Je marchais d'un pas énergique vers ma Sphère. J'avais besoin de calme, et ma chambre était le meilleur endroit pour ne pas être dérangée. Je passai dans le Salon, grimpai les marches à toute vitesse et refermai vivement la porte derrière moi. Je m'affalai sur ma chaise de bureau, et ressortis mes plans. J'avais beau tout retourner dans tous les sens, je n'avais pas assez d'informations. 

Je sortis donc le livre en bois d'Ambre, dans le but de me changer les idées. Et puis, autant faire quelque chose d'utile. Je m'acharnai sur ces Anciens Scriatés pendant deux bonnes heures. Maintenant, mon ventre réclamait sa pâtée. Je me levai donc, et me dirigeai vers la Cantine. Je repérai mes amis au bout d'une intense recherche. Ils avaient l'air d'avoir seulement commencé de manger.

– Hey ! m'annonçai-je en posant mon plateau sur la table transparente.

Seul Zéphyr manquait à l'appel.

– Salut, me firent Ella, Hekiah et Lucy.

Jay était en train de dévorer une grosse part de tarte, et avait l'air de s'en délecter. Il m'expliqua qu'il n'avait pas l'habitude d'en manger chez lui, alors ici il se faisait plaisir. J'eus un sourire à le voir dévorer autant de nourriture en si peu de temps. Nous commençâmes à nous plaindre de nouveau. Nous ne savions faire que cela en moment. Je demandai discrètement à Lucy ou était passé le rouquin, et elle haussa nonchalamment les épaules. Je n'insistai pas, malgré l'inquiétude qui se lisait dans les yeux de mon amie.
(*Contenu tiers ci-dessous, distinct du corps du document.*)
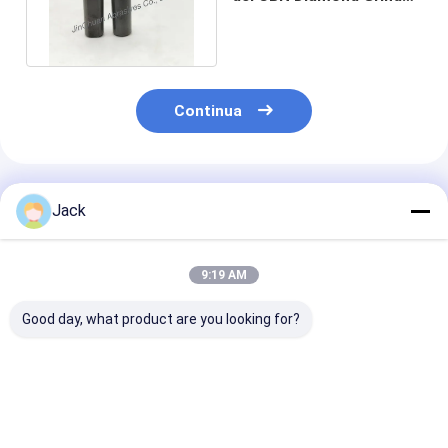
Dresser Pen Wheel 1A1
Continua
Prodotti Raccomandati
Jack
9:19 AM
Good day, what product are you looking for?
Mola diamantata
3A1 Rottura di
Muela abrasiv
con legante ibrido
diamanti in resina
diamantada s
per utensili in
Strumenti di carburo
1E1/R45 D100
metallo duro
usati, di diametro
Adatta per la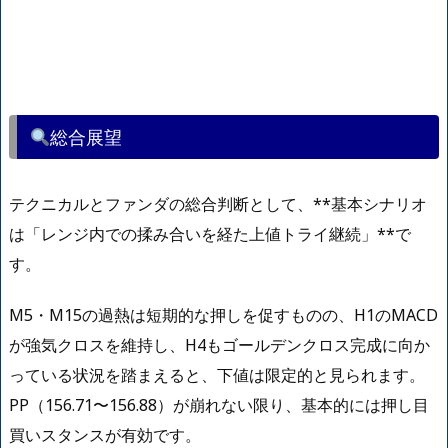
総合展望
テクニカルとファンダの総合判断として、**基本シナリオ
は「レンジ内での揉み合いを経た上値トライ継続」**で
す。
M5・M15の過熱は短期的な押しを促すものの、H1のMACD
が強気クロスを維持し、H4もゴールデンクロス完成に向か
っている状況を踏まえると、下値は限定的と見られます。
PP（156.71〜156.88）が崩れない限り、基本的には押し目
買いスタンスが有効です。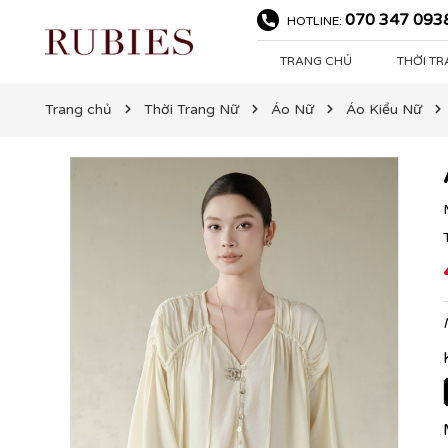
070 347 093
HOTLINE:
TRANG CHỦ
THỜI T
Trang chủ
Thời Trang Nữ
Áo Nữ
Áo Kiểu Nữ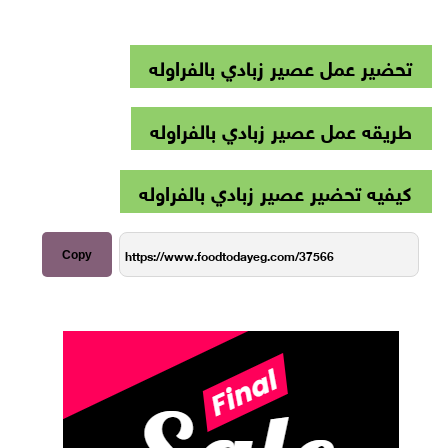
تحضير عمل عصير زبادي بالفراوله
طريقه عمل عصير زبادي بالفراوله
كيفيه تحضير عصير زبادي بالفراوله
Copy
La conversation en vint à dériver sur l'examen de vendredi. Comme si mes amis avaient comploté contre moi. Mais c'était surtout parce que c'était le plus mystérieux, et personne n'avait réussi à obtenir d'autres informations. Sauf moi, et je ne les avais même pas cherchées !
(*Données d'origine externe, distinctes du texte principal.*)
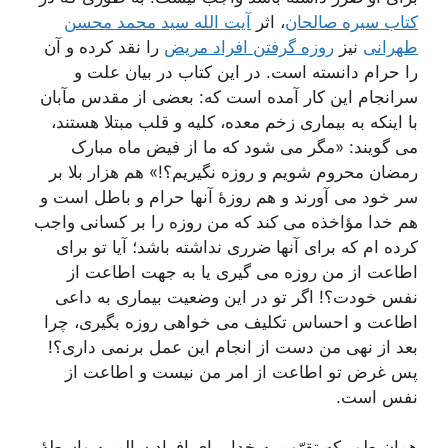
کتاب سیره صالحان
، اثر
آیت الله سید محمد محسن
طهرانی
نیز
روزه گرفتن افراد مریض
را نقد کرده و آن
را حرام دانسته است. در این کتاب در بیان علت و
سرانجام این کار آمده است که: بعضی از مقدس مآبان
با اینکه به بیماری زخم معده، کلیه و قلب مبتلا هستند،
می گویند: «مگر می شود که ما از فیض ماه مبارک
رمضان محروم شویم و روزه نگیریم؟!» هم هزار بلا بر
سر خود می آورند و هم روزۀ آنها حرام و باطل است و
هم خدا مؤاخذه می کند که من روزه را بر کسانی واجب
کرده ام که برای آنها ضرری نداشته باشد؛ آیا تو برای
اطاعت از من روزه می گیری یا به جهت اطاعت از
نفس خودت؟! اگر تو در این وضعیت بیماری به داعی
اطاعت و احساس تکلیف می خواهی روزه بگیری، چرا
بعد از نهی من دست از انجام این عمل برنمی داری؟!
پس غرض تو اطاعت از امر من نیست و اطاعت از
نفس است.
همان طور که تقرّب به خدا برای افراد سالم به واسطۀ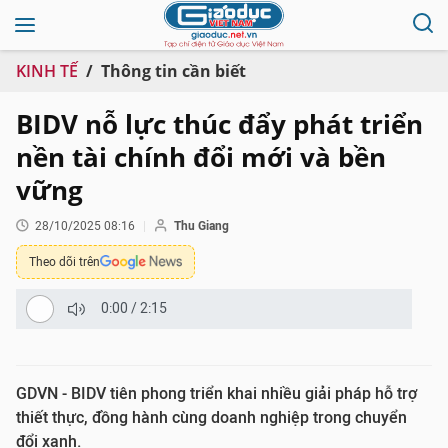
KINH TẾ
Thông tin cần biết
BIDV nỗ lực thúc đẩy phát triển
nền tài chính đổi mới và bền
vững
28/10/2025 08:16
Thu Giang
Theo dõi trên
0:00
/
2:15
GDVN - BIDV tiên phong triển khai nhiều giải pháp hỗ trợ
thiết thực, đồng hành cùng doanh nghiệp trong chuyển
đổi xanh.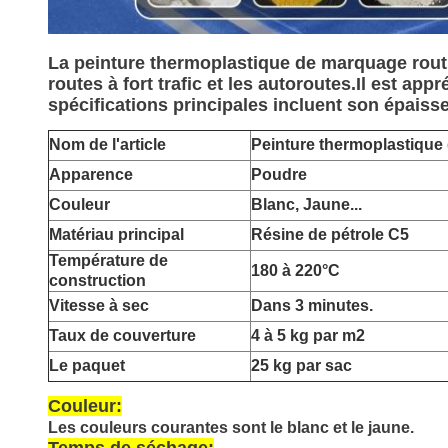
La peinture thermoplastique de marquage routie
routes à fort trafic et les autoroutes.Il est ap
spécifications principales incluent son épaisseu
Nom de l'article
Peinture thermoplastique
Apparence
Poudre
Couleur
Blanc, Jaune...
Matériau principal
Résine de pétrole C5
Température de
180 à 220°C
construction
Vitesse à sec
Dans 3 minutes.
Taux de couverture
4 à 5 kg par m2
Le paquet
25 kg par sac
Couleur:
Les couleurs courantes sont le blanc et le jaune.
Temps de séchage: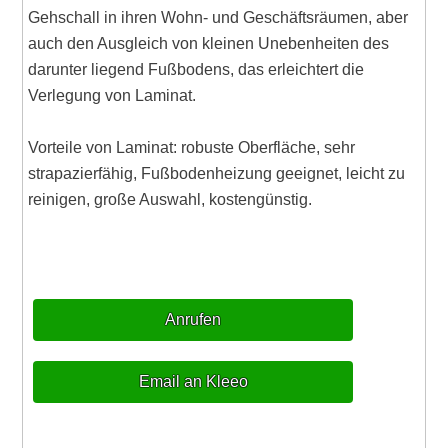
Gehschall in ihren Wohn- und Geschäftsräumen, aber
auch den Ausgleich von kleinen Unebenheiten des
darunter liegend Fußbodens, das erleichtert die
Verlegung von Laminat.
Vorteile von Laminat: robuste Oberfläche, sehr
strapazierfähig, Fußbodenheizung geeignet, leicht zu
reinigen, große Auswahl, kostengünstig.
Anrufen
Email an Kleeo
– J'espère que ce ne sera pas trop dur, fit Hekiah. Jusque là ce n'était que des connaissances et de l'entraînement, mais là j'ai peur de ce que cela peut être.
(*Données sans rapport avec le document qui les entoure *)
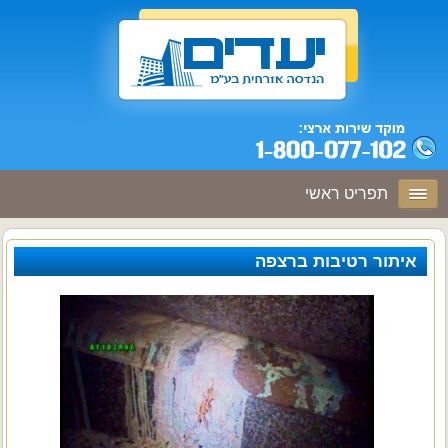
תפריט ראשי
איתור רטיבות ברצפה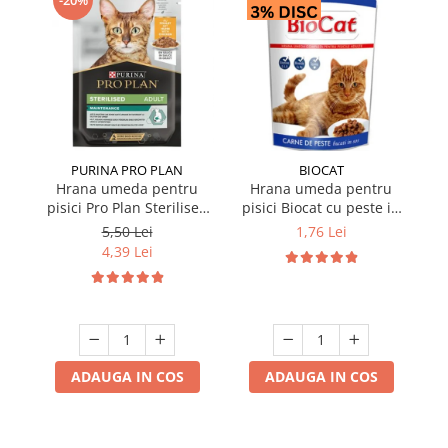
PURINA PRO PLAN
BIOCAT
Hrana umeda pentru
Hrana umeda pentru
pisici Pro Plan Sterilised
pisici Biocat cu peste in
p
Nutrisavour cu pui in sos
sos 100 gr
Nu
5,50 Lei
1,76 Lei
85 gr
4,39 Lei
ADAUGA IN COS
ADAUGA IN COS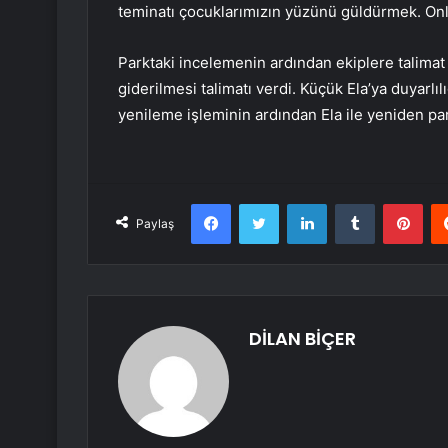
teminatı çocuklarımızın yüzünü güldürmek. Onla
Parktaki incelemenin ardından ekiplere talimat 
giderilmesi talimatı verdi. Küçük Ela’ya duyarlı
yenileme işleminin ardından Ela ile yeniden pa
Facebook
Twitter
LinkedIn
Tumblr
Pint
Paylaş
DİLAN BİÇER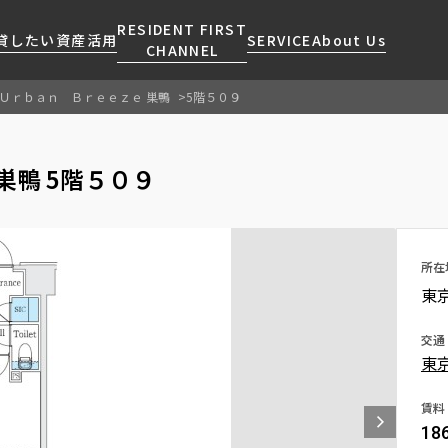
RESIDENT FIRST
貸したい
資産活用
SERVICE
About Us
CHANNEL
Ｕｒｂａｎ Ｂｒｅｅｚｅ 巣鴨
5階５０９
検索する
こだわりから探す
レジデントファーストについて
賃貸運営
販売マンション
NEWS
営業窓口
巣鴨 5階５０９
会社情報
お問い合わせ
お問い合わせ
マンションレポート
会員ページ
人気エリアから探す
こだわり一覧
事業案内
商店街のある暮らし
RESIDENT FIRST
区から探す
プレミアムマンション
MEMBERS登録
採用情報
住まいのコラム
駅・沿線から探す
新築
所在
ご入居・提携サービス
東
ニュースリリース
RESIDENT FIRST
地図から探す
当社限定(港区・渋谷区)
MEMBERS登録
お部屋探しからご契約まで
お問い合わせ
キーワードから探す
当社限定(港区・渋谷区以外)
交通
よくあるご質問
東
三井不動産企画
社宅紹介
新着情報から探す
分譲賃貸
賃料
【仲介会社様向け】当社仲介
18
ニュースから探す
賃料改定
事業部取り扱い物件入居申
– « Mise en situation », ou comment faire un truc vague, marmonna Jay.

Tandis que mes amis débattaient sur la composition de cet examen, nous fûmes rejoints par Théophile, Vladimir, Tina et Erik, un de ses amis. Il faisait parti de la Sphère 19, et semblait un peu mal à l'aise. Nous avions quasiment tous nos amis dans la même Sphère. Nous nous serrions les coudes, mais nous étions ennemis avec les autres classes. 

Après tout, c'était un concours. Les places étaient plus que restreintes. Je tentai d'engager la conversation avec Erik, mais surtout pour ne pas à avoir à participer à celle sur l'examen de vendredi. Je risquais tellement d'avouer ce que m'avait révélé Miller par mégarde que je préférais m'abstenir. Même si je me concentrais au maximum, je n'arrivais pas à écouter et enregistrer les propos d'Erik. Je n'arrêtai pas de ruminer de sombres pensées. 

Une fois le repas fini, je retournai dans ma chambre et fis ce que je faisais tout le temps en ce moment : broyer du noir.